YOUR TASK:
Please write out exactly the lines of the data below from the line holding "allá, por lo" through the line holding "que busqué toda la plata y tú lo sabes más", and leave out the rest.

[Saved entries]
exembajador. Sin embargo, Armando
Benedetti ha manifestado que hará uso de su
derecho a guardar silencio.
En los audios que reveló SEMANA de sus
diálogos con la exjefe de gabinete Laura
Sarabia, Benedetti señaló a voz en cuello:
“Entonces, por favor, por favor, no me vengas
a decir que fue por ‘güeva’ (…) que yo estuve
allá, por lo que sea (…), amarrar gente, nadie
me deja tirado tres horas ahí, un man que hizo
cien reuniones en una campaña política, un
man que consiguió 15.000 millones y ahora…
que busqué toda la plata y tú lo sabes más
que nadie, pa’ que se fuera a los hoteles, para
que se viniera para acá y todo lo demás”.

FINISHED TASK:
allá, por lo que sea (…), amarrar gente, nadie
me deja tirado tres horas ahí, un man que hizo
cien reuniones en una campaña política, un
man que consiguió 15.000 millones y ahora…
que busqué toda la plata y tú lo sabes más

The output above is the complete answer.